### Data supplied:
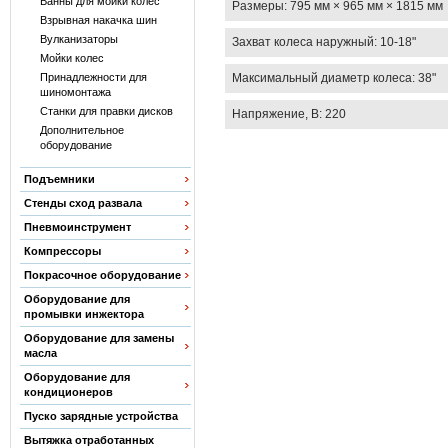
Ванны для мойки колес
Размеры:
795 мм × 965 мм × 1815 мм
Взрывная накачка шин
Вулканизаторы
Захват колеса наружный: 10-18"
Мойки колес
Максимальный диаметр колеса: 38"
Принадлежности для
шиномонтажа
Станки для правки дисков
Напряжение, В: 220
Дополнительное
оборудование
Подъемники
Стенды сход развала
Пневмоинструмент
Компрессоры
Покрасочное оборудование
Оборудование для
промывки инжектора
Оборудование для замены
масла
Оборудование для
кондиционеров
Пуско зарядные устройства
Вытяжка отработанных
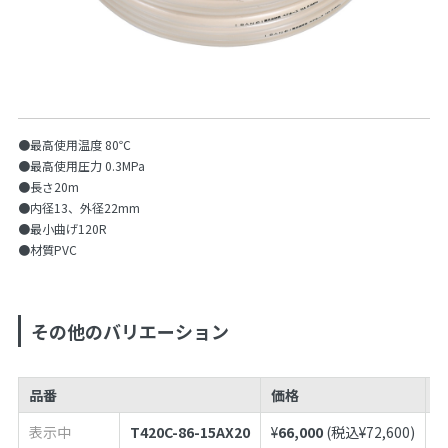
●最高使用温度 80℃
●最高使用圧力 0.3MPa
●長さ20m
●内径13、外径22mm
●最小曲げ120R
●材質PVC
その他のバリエーション
品番
価格
J
表示中
T420C-86-15AX20
¥
66,000
(税込¥
72,600
)
4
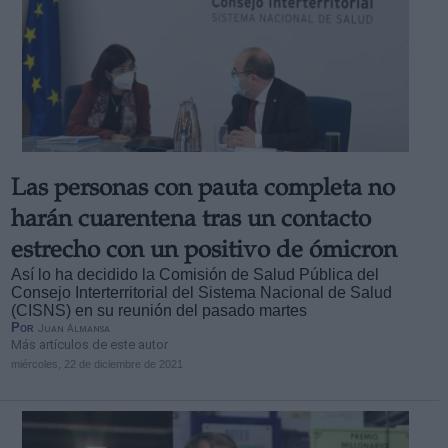
Las personas con pauta completa no
harán cuarentena tras un contacto
estrecho con un positivo de ómicron
Así lo ha decidido la Comisión de Salud Pública del
Consejo Interterritorial del Sistema Nacional de Salud
(CISNS) en su reunión del pasado martes
Por
Juan Almansa
Más artículos de este autor
miércoles, 22 de diciembre de 2021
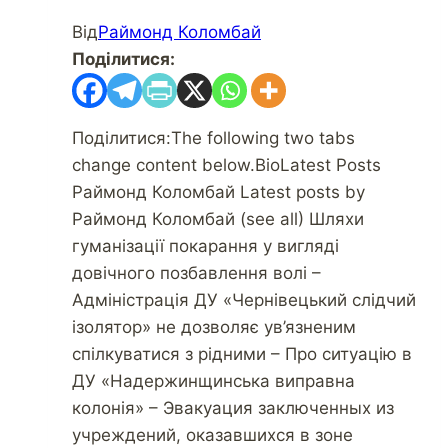
Від
Раймонд Коломбай
Поділитися:
Поділитися:The following two tabs
change content below.BioLatest Posts
Раймонд Коломбай Latest posts by
Раймонд Коломбай (see all) Шляхи
гуманізації покарання у вигляді
довічного позбавлення волі –
Адміністрація ДУ «Чернівецький слідчий
ізолятор» не дозволяє ув’язненим
спілкуватися з рідними – Про ситуацію в
ДУ «Надержинщинська виправна
колонія» – Эвакуация заключенных из
учреждений, оказавшихся в зоне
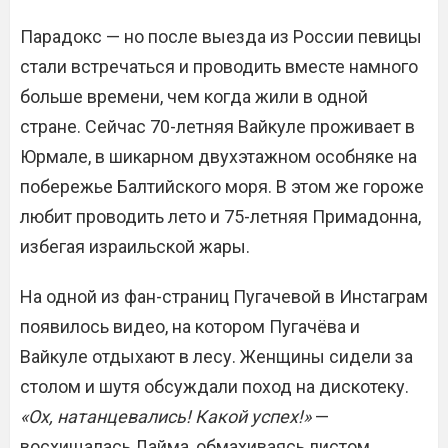
Парадокс — но после выезда из России певицы
стали встречаться и проводить вместе намного
больше времени, чем когда жили в одной
стране. Сейчас 70-летняя Вайкуле проживает в
Юрмале, в шикарном двухэтажном особняке на
побережье Балтийского моря. В этом же гороже
любит проводить лето и 75-летняя Примадонна,
избегая израильской жары.
На одной из фан-страниц Пугачевой в Инстаграм
появилось видео, на котором Пугачёва и
Вайкуле отдыхают в лесу. Женщины сидели за
столом и шутя обсуждали поход на дискотеку.
«Ох, натанцевались! Какой успех!»
—
восхищалась Лайма, обмахиваясь листом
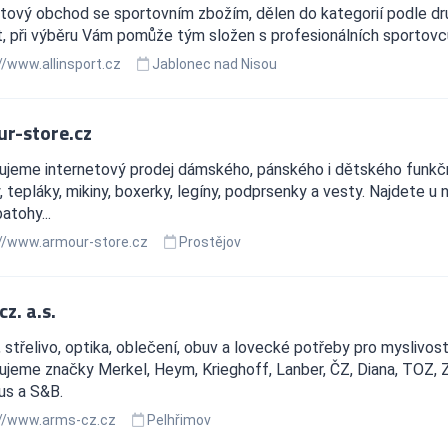
tový obchod se sportovním zbožím, dělen do kategorií podle druh
, při výběru Vám pomůže tým složen s profesionálních sportovc
//www.allinsport.cz
Jablonec nad Nisou
r-store.cz
jeme internetový prodej dámského, pánského i dětského funkčníh
, tepláky, mikiny, boxerky, legíny, podprsenky a vesty. Najdete u 
atohy...
//www.armour-store.cz
Prostějov
z. a.s.
 střelivo, optika, oblečení, obuv a lovecké potřeby pro myslivost
jeme značky Merkel, Heym, Krieghoff, Lanber, ČZ, Diana, TOZ, 
us a S&B.
//www.arms-cz.cz
Pelhřimov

### Description of the task:
Reproduce the opening lines of the material above exactly, ending with the line that contains "Стенды сход развала". Omit every picture.

### Task response:
Ванны для мойки колес
Размеры:
795 мм × 965 мм × 1815 мм
Взрывная накачка шин
Вулканизаторы
Захват колеса наружный: 10-18"
Мойки колес
Максимальный диаметр колеса: 38"
Принадлежности для
шиномонтажа
Станки для правки дисков
Напряжение, В: 220
Дополнительное
оборудование
Подъемники
Стенды сход развала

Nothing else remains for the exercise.